● What the exercise asks: Retype the whole listing, please, keeping every line exact and dropping the pictures.

===== Source material =====

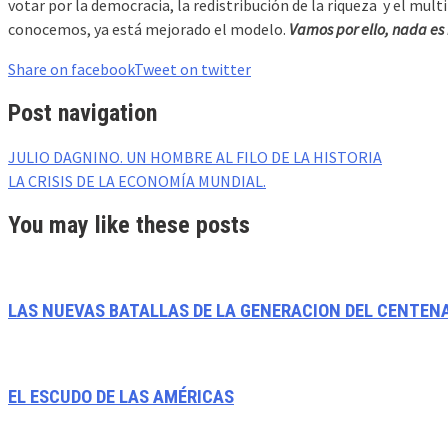
votar por la democracia, la redistribución de la riqueza y el mult
conocemos, ya está mejorado el modelo.
Vamos por ello, nada es 
Share on facebook
Tweet on twitter
Post navigation
JULIO DAGNINO. UN HOMBRE AL FILO DE LA HISTORIA
LA CRISIS DE LA ECONOMÍA MUNDIAL.
You may like these posts
LAS NUEVAS BATALLAS DE LA GENERACION DEL CENTENA
EL ESCUDO DE LAS AMÉRICAS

=====

● Answer to this exercise:
votar por la democracia, la redistribución de la riqueza y el mult
conocemos, ya está mejorado el modelo.
Vamos por ello, nada es 
Share on facebook
Tweet on twitter
Post navigation
JULIO DAGNINO. UN HOMBRE AL FILO DE LA HISTORIA
LA CRISIS DE LA ECONOMÍA MUNDIAL.
You may like these posts
LAS NUEVAS BATALLAS DE LA GENERACION DEL CENTENA
EL ESCUDO DE LAS AMÉRICAS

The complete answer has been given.